NICE recommends that atypicals are considered first-line in the treatment of schizophrenia and should be used for patients experiencing unacceptable side effects with typical antipsychotics. If a patient experiences treatment failure with two different antipsychotics, treatment with clozapine should be considered. NICE also recommends that the patient and carer are involved in the choice of antipsychotic as well as in any advance directives made. There should be no polypharmacy, according to NICE, except during cross tapering. NICE recognises that typical antipsychotics still have a place in therapy, as long as treatment with them provides adequate symptom control and the drug is tolerable to the patient.
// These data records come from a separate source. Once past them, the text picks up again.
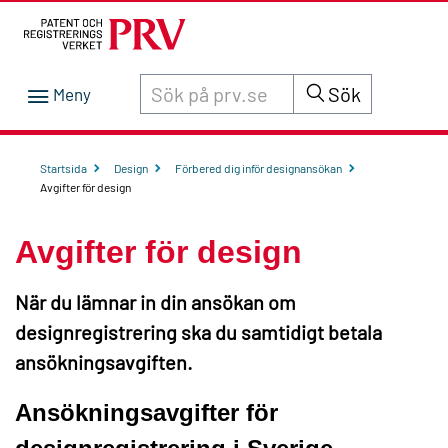
Sök innehåll på siten prv.se
Sök
Startsida
Design
Förbered dig inför designansökan
Avgifter för design
Avgifter för design
När du lämnar in din ansökan om
designregistrering ska du samtidigt betala
ansökningsavgiften.
Ansökningsavgifter för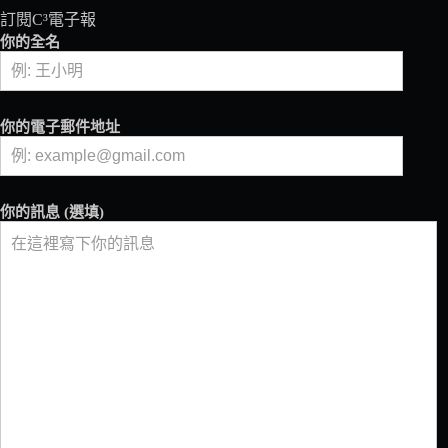
權
訂閱C³電子報
之
你的全名
聲
（下）
COFFEA
創
你的電子郵件地址
辦
人
Kellinha
Stein
專
你的訊息 (選填)
訪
Ms Mir said that despite a lack of evidence to support the use of more than one antipsychotic, polypharmacy appears to be commonplace. In a national atypical antipsychotic survey conducted by the Maudsley Hospital in London, only 30 per cent of patients received an atypical drug as a single agent. Most patients were co-prescribed a typical antipsychotic either regularly or prn, which led to an increased rate of anticholinergic drug use thus further increasing the potential for adverse effects. To confirm these findings, another study at the Maudsley (investigating co-prescription) found that this practice was not evidence-based, worsened the adverse effect burden and rarely resulted in any clear clinical benefit.
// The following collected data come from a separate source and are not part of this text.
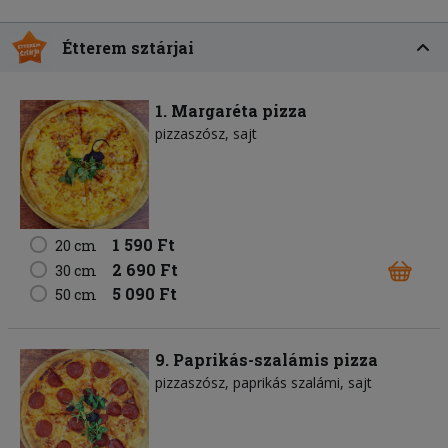
Étterem sztárjai
1. Margaréta pizza
pizzaszósz
sajt
1 590 Ft
20 cm
2 690 Ft
30 cm
5 090 Ft
50 cm
9. Paprikás-szalámis pizza
pizzaszósz
paprikás szalámi
sajt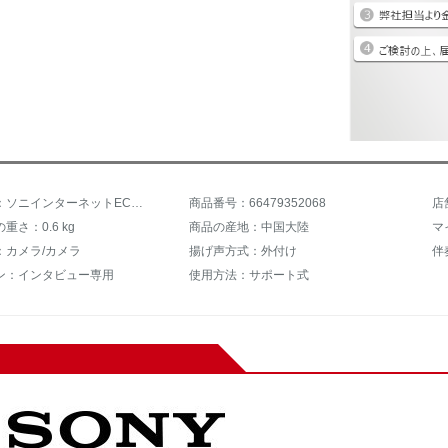
商品名称：ソニインターネットECM-CG 60
商品番号：66479352068
店
重さ：0.6 kg
商品の産地：中国大陸
マ
：カメラ/カメラ
揚げ声方式：外付け
伴
ン：インタビュー専用
使用方法：サポート式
Ms Mir went on to say that it is well known that clozapine is the drug of choice for treatment of refractory schizophrenia and that early treatment with clozapine results in better clinical outcome. Despite this, there seems to be a general delay in starting people on clozapine. Results from a study at the Maudsley hospital suggest an average delay of five years. NICE recommends this lag-period to be no more than 16 weeks. Although Ms Mir believed that in practice this may be too short, she said that a delay of five years is unacceptable considering the time taken for a person with schizophrenia to reach psychiatric services in the first place. Ms Mir pointed out the difference in side effect profiles between the atypicals, stressing the importance of knowing these if patients are to be switched to an atypical antipsychotic as a result of "intolerable side effects". For example, for someone experiencing galactorrhoea with a typical antipsychotic, although a change in treatment may be appropriate, the choice of atypical is important as some, such as amisulpride, may increase prolactin levels and so a switch to this drug would not be appropriate.

Ms Mir also highlighted the fact that atypicals are not without side effects and in particular, some of them are associated with greater weight gain and a higher incidence of hyperglycaemia than are typical antipsychotics.